--- LISTED ENTRIES Enclosed Below ---
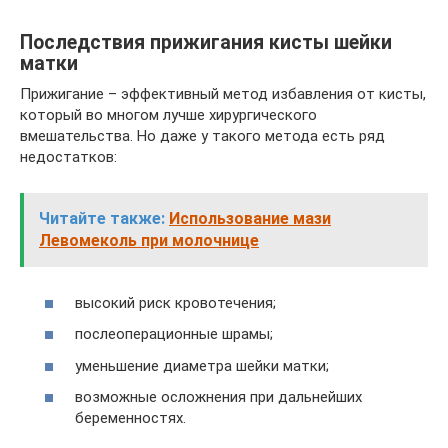
Последствия прижигания кисты шейки
матки
Прижигание – эффективный метод избавления от кисты,
который во многом лучше хирургического
вмешательства. Но даже у такого метода есть ряд
недостатков:
Читайте также:
Использование мази
Левомеколь при молочнице
высокий риск кровотечения;
послеоперационные шрамы;
уменьшение диаметра шейки матки;
возможные осложнения при дальнейших
беременностях.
--- End of Enclosed LISTED ENTRIES ---
> _WORK REQUEST_: Your answer should be exactly the lines of the material above, starting at the one that holds "вмешательства. Но даже" and ending with the last.

> _RESULT OF THE EXERCISE_:
вмешательства. Но даже у такого метода есть ряд
недостатков:
Читайте также:
Использование мази
Левомеколь при молочнице
высокий риск кровотечения;
послеоперационные шрамы;
уменьшение диаметра шейки матки;
возможные осложнения при дальнейших
беременностях.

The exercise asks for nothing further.